In the last few years, Artificial Intelligence and Machine Learning have seen an unprecedented rise in popularity across industries and areas of scientific research. Businesses are looking for ways to integrate these new technologies into their operations. However, the shortage of qualified data scientist and machine learning experts has been one of the challenges which thwart the adoption of AI. But a growing number of tools are bringing these capabilities into the hands of developers, citizen data scientists, domain experts and business users.
In this blog, we will delve into Automated Machine Learning (AutoML) for Data Flows – a new capability in Power BI which enables business users to experience machine learning models without having to learn how to program or extensive knowledge of mathematics and statistics. AutoML for dataflows allows users to create Machine Learning models with few simple clicks and generates model summary reports.
Before building a machine learning model in Power BI, users need to create a dataflow for the data. For more details on how to configure the dataflow, please refer to this blog on how to create a dataflow. Note that Automated Machine Learning (AutoML) is currently only available for dataflows on Power BI Premium and Embedded capacities.
In this post, I will use the concrete compressive strength dataset from UCI public datasets as our input for the machine learning models. To download the dataset, please go to this link. Now, let’s delve into it!
Building an ML model with AutoML
First, select the newly created dataflow and select Edit Entity icon to see your full data. The user can take advantage of Power BI’s self-service data prep to edit the data. Note that dataflow entity is changed into Concrete Strength.
In the dataflow entity screen, select ‘Apply ML Model’ icon and then select ‘Add a machine learning model’.
Select the entity and outcome field that you want to make a prediction.

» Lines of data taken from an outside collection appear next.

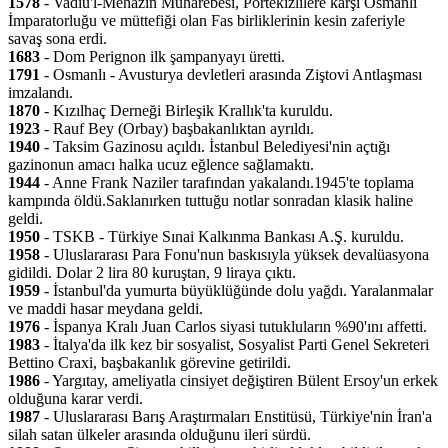
1578
- Vadiü'l-Mehazin Muharebesi, Portekizlilere karşı Osmanlı
İmparatorluğu ve müttefiği olan Fas birliklerinin kesin zaferiyle
savaş sona erdi.
1683
- Dom Perignon ilk şampanyayı üretti.
1791
- Osmanlı - Avusturya devletleri arasında Ziştovi Antlaşması
imzalandı.
1870
- Kızılhaç Derneği Birleşik Krallık'ta kuruldu.
1923
- Rauf Bey (Orbay) başbakanlıktan ayrıldı.
1940
- Taksim Gazinosu açıldı. İstanbul Belediyesi'nin açtığı
gazinonun amacı halka ucuz eğlence sağlamaktı.
1944
- Anne Frank Naziler tarafından yakalandı.1945'te toplama
kampında öldü.Saklanırken tuttuğu notlar sonradan klasik haline
geldi.
1950
- TSKB - Türkiye Sınai Kalkınma Bankası A.Ş. kuruldu.
1958
- Uluslararası Para Fonu'nun baskısıyla yüksek devalüasyona
gidildi. Dolar 2 lira 80 kuruştan, 9 liraya çıktı.
1959
- İstanbul'da yumurta büyüklüğünde dolu yağdı. Yaralanmalar
ve maddi hasar meydana geldi.
1976
- İspanya Kralı Juan Carlos siyasi tutukluların %90'ını affetti.
1983
- İtalya'da ilk kez bir sosyalist, Sosyalist Parti Genel Sekreteri
Bettino Craxi, başbakanlık görevine getirildi.
1986
- Yargıtay, ameliyatla cinsiyet değiştiren Bülent Ersoy'un erkek
olduğuna karar verdi.
1987
- Uluslararası Barış Araştırmaları Enstitüsü, Türkiye'nin İran'a
silah satan ülkeler arasında olduğunu ileri sürdü.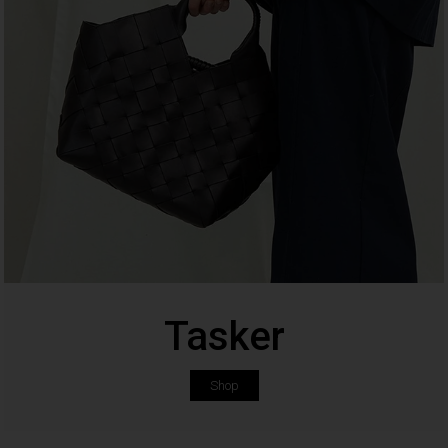
Tasker
Shop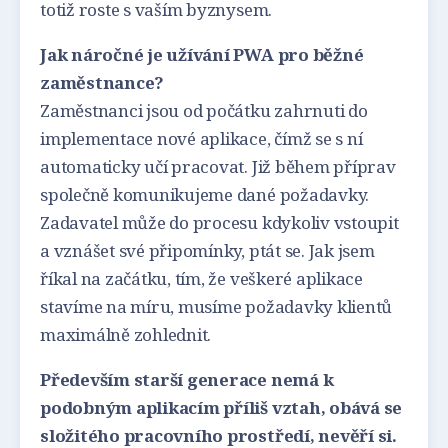
totiž roste s vaším byznysem.
Jak náročné je užívání PWA pro běžné
zaměstnance?
Zaměstnanci jsou od počátku zahrnuti do
implementace nové aplikace, čímž se s ní
automaticky učí pracovat. Již během příprav
společně komunikujeme dané požadavky.
Zadavatel může do procesu kdykoliv vstoupit
a vznášet své připomínky, ptát se. Jak jsem
říkal na začátku, tím, že veškeré aplikace
stavíme na míru, musíme požadavky klientů
maximálně zohlednit.
Především starší generace nemá k
podobným aplikacím příliš vztah, obává se
složitého pracovního prostředí, nevěří si.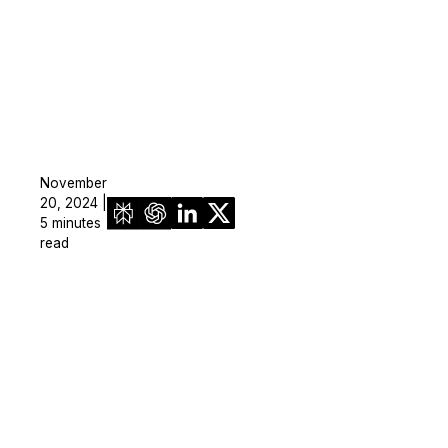
November
20, 2024 |
5 minutes
read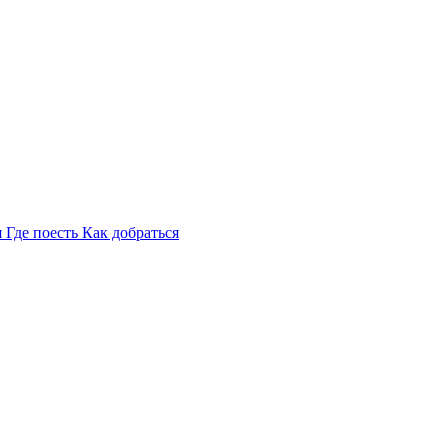
я
Где поесть
Как добраться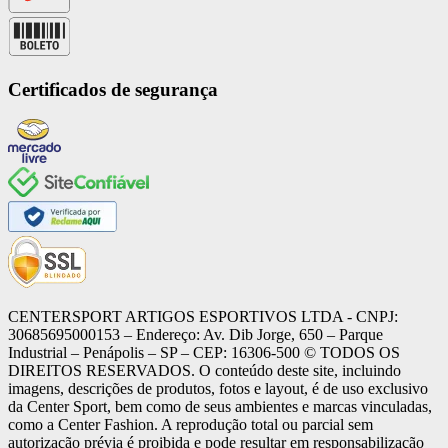
Certificados de segurança
CENTERSPORT ARTIGOS ESPORTIVOS LTDA - CNPJ:
30685695000153 – Endereço: Av. Dib Jorge, 650 – Parque
Industrial – Penápolis – SP – CEP: 16306-500 ©️ TODOS OS
DIREITOS RESERVADOS. O conteúdo deste site, incluindo
imagens, descrições de produtos, fotos e layout, é de uso exclusivo
da Center Sport, bem como de seus ambientes e marcas vinculadas,
como a Center Fashion. A reprodução total ou parcial sem
autorização prévia é proibida e pode resultar em responsabilização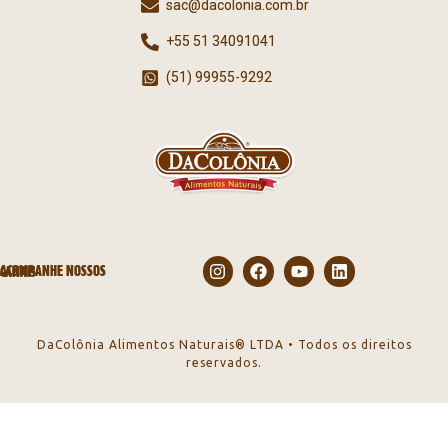
sac@dacolonia.com.br
+55 51 34091041
(51) 99955-9292
ACOMPANHE NOSSOS CANAIS
DaColônia Alimentos Naturais® LTDA • Todos os direitos
reservados.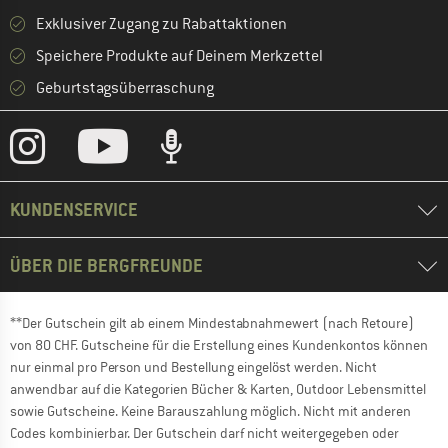
Exklusiver Zugang zu Rabattaktionen
Speichere Produkte auf Deinem Merkzettel
Geburtstagsüberraschung
KUNDENSERVICE
ÜBER DIE BERGFREUNDE
**Der Gutschein gilt ab einem Mindestabnahmewert (nach Retoure)
von 80 CHF. Gutscheine für die Erstellung eines Kundenkontos können
nur einmal pro Person und Bestellung eingelöst werden. Nicht
anwendbar auf die Kategorien Bücher & Karten, Outdoor Lebensmittel
sowie Gutscheine. Keine Barauszahlung möglich. Nicht mit anderen
Codes kombinierbar. Der Gutschein darf nicht weitergegeben oder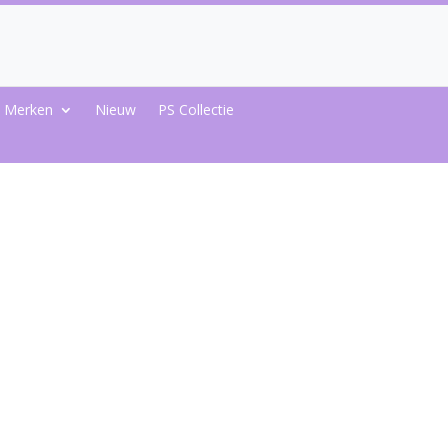
Merken
Nieuw
PS Collectie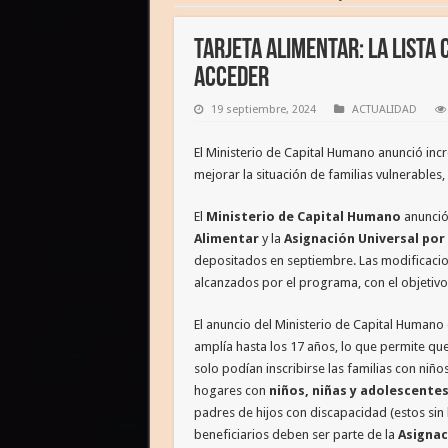
Tarjeta Alimentar: la lista
acceder
19 septiembre, 2024
ACTUALIDAD
El Ministerio de Capital Humano anunció inc
mejorar la situación de familias vulnerables
El
Ministerio de Capital Humano
anunció
Alimentar
y la
Asignación Universal por 
depositados en septiembre. Las modificacion
alcanzados por el programa, con el objetivo 
El anuncio del Ministerio de Capital Human
amplía hasta los 17 años, lo que permite qu
solo podían inscribirse las familias con niño
hogares con
niños, niñas y adolescentes
padres de hijos con discapacidad (estos sin 
beneficiarios deben ser parte de la
Asignac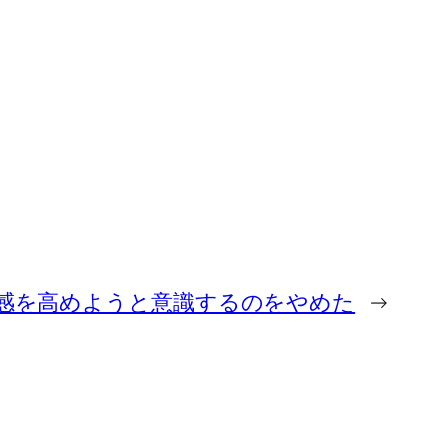
感を高めようと意識するのをやめた
→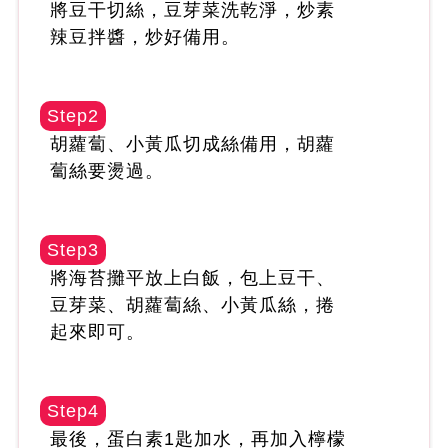
將豆干切絲，豆芽菜洗乾淨，炒素
辣豆拌醬，炒好備用。
Step2
胡蘿蔔、小黃瓜切成絲備用，胡蘿
蔔絲要燙過。
Step3
將海苔攤平放上白飯，包上豆干、
豆芽菜、胡蘿蔔絲、小黃瓜絲，捲
起來即可。
Step4
最後，蛋白素1匙加水，再加入檸檬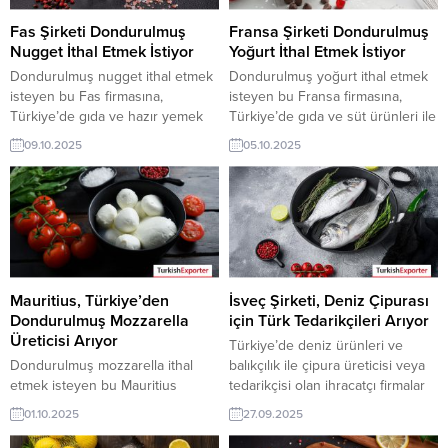
üyelik kredisi sahibi ihracat
sahibi ihracat şirketleri
şirketleri erişebilmektedir. ➤ Bu
erişebilmektedir. ➤ Bu ithalat
Fas Şirketi Dondurulmuş
Fransa Şirketi Dondurulmuş
ithalat...
alım...
Nugget İthal Etmek İstiyor
Yoğurt İthal Etmek İstiyor
Dondurulmuş nugget ithal etmek
Dondurulmuş yoğurt ithal etmek
isteyen bu Fas firmasına,
isteyen bu Fransa firmasına,
Türkiye’de gıda ve hazır yemek
Türkiye’de gıda ve süt ürünleri ile
ürünleri ile nugget üreticisi veya
yoğurt üreticisi veya tedarikçisi
09.10.2025
05.10.2025
tedarikçisi olan ihracatçı firmalar
olan ihracatçı firmalar teklif
teklif sunabilirler. Yeni bir ihracat
sunabilirler. Yeni bir ihracat pazarı
pazarı fırsatı olan bu alım ilanının
fırsatı olan bu alım ilanının iletişim
iletişim bilgilerine TurkishExporter
bilgilerine TurkishExporter VIP
VIP üyeleri ile TE üyelik kredisi
üyeleri ile TE üyelik kredisi sahibi
sahibi ihracat şirketleri
ihracat şirketleri erişebilmektedir.
erişebilmektedir. ➤ Bu ithalat
➤ Bu ithalat alım talebinin...
alım...
Mauritius, Türkiye’den
İsveç Şirketi, Deniz Çipurası
Dondurulmuş Mozzarella
için Türk Tedarikçileri Arıyor
Üreticisi Arıyor
Türkiye’de deniz ürünleri ve
Dondurulmuş mozzarella ithal
balıkçılık ile çipura üreticisi veya
etmek isteyen bu Mauritius
tedarikçisi olan ihracatçı firmalar
firmasına, Türkiye’de gıda ve süt
için, İsveç’den gelen deniz
01.10.2025
27.09.2025
ürünleri ile mozzarella üreticisi
çipurası ithalat talebi yeni bir
veya tedarikçisi olan ihracatçı
ihracat pazarı fırsatı sunuyor. Bu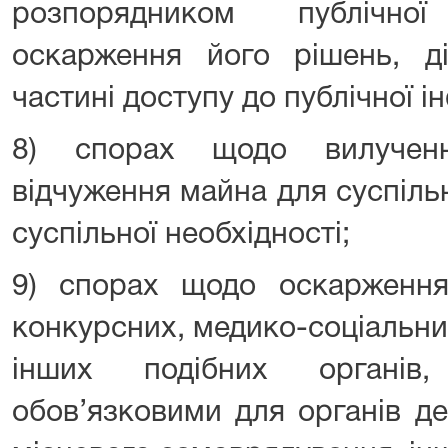
розпорядником публічно
оскарження його рішень, ді
частині доступу до публічної і
8) спорах щодо вилучен
відчуження майна для суспіль
суспільної необхідності;
9) спорах щодо оскарження 
конкурсних, медико-соціальни
інших подібних органі
обов’язковими для органів де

Our objective is to predict the strength column of Concrete Strength entity so we will choose Concrete Strength as ‘Entity’ and strength as ‘Outcome field’. Then click ‘Next’.
The next step is choosing a model. One awesome thing about AutoML is that after users specify the outcome field, it will analyze the label data and recommend the most likely model type. Choose to ‘Select a different model’ if you want to pick different model type. For our case, regression is the right model so I will click ‘Next’.
Select which features or columns you want to include in the training models. AutoML will also analyze the entity to suggest the inputs that can be used to train the machine learning model.
Lastly, name the model and specify the training time. Usually, the longer the training time is, the more accurate the result is. Additionally, AutoML will split the provided data into training and test data. The test data will be used to validate the model after training.
After the model is train, go to ‘Machine learning models’ tab and select ‘View training report’ icon to see the training report.
The report provides the detail of the training model, analyzes the results and explains how the features in the models contribute to the model prediction. Users can also check the key features which influence the prediction model.
For our case, the model yields a relatively good result with 94% of the variation in strength can be explained by this model. The final model used is Pre-fitted Soft Voting Regressor.
Spend some time on the training report to understand how the model works and see if you can extract more insights from this model!
Automated Machine Learning is a powerful tool for business users to get the most out of data. It allows users to get answers from data quickly and more intuitively with its training report. Its integration in Power BI enables a smarter and more adaptive BI tool. Using AutoML, business analysts or developers without a strong background in machine learning and programming can provide data science solutions in a simple way.